(Activity):
Your reply should hold every record exactly as given, with no pictures in it.

Segment Start: Dataset records

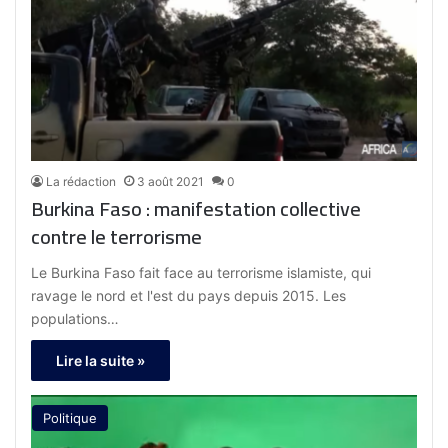
La rédaction
3 août 2021
0
Burkina Faso : manifestation collective
contre le terrorisme
Le Burkina Faso fait face au terrorisme islamiste, qui
ravage le nord et l'est du pays depuis 2015. Les
populations…
Lire la suite »
Politique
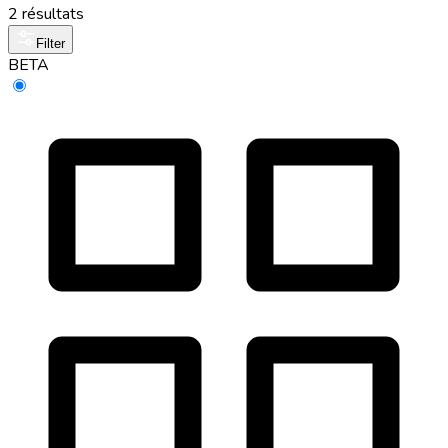
2 résultats
Filter
BETA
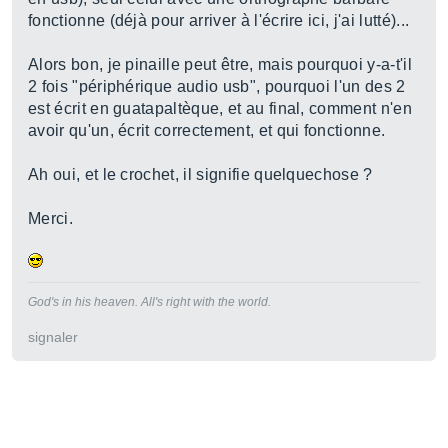
fonctionne (déjà pour arriver à l'écrire ici, j'ai lutté)...
Alors bon, je pinaille peut être, mais pourquoi y-a-t'il
2 fois "périphérique audio usb", pourquoi l'un des 2
est écrit en guatapaltèque, et au final, comment n'en
avoir qu'un, écrit correctement, et qui fonctionne.
Ah oui, et le crochet, il signifie quelquechose ?
Merci.
God's in his heaven. All's right with the world.
signaler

Segment End: Dataset records

(Result for this exercise):
La rédaction
3 août 2021
0
Burkina Faso : manifestation collective
contre le terrorisme
Le Burkina Faso fait face au terrorisme islamiste, qui
ravage le nord et l'est du pays depuis 2015. Les
populations…
Lire la suite »
Politique
2 résultats
Filter
BETA
fonctionne (déjà pour arriver à l'écrire ici, j'ai lutté)...
Alors bon, je pinaille peut être, mais pourquoi y-a-t'il
2 fois "périphérique audio usb", pourquoi l'un des 2
est écrit en guatapaltèque, et au final, comment n'en
avoir qu'un, écrit correctement, et qui fonctionne.
Ah oui, et le crochet, il signifie quelquechose ?
Merci.
God's in his heaven. All's right with the world.
signaler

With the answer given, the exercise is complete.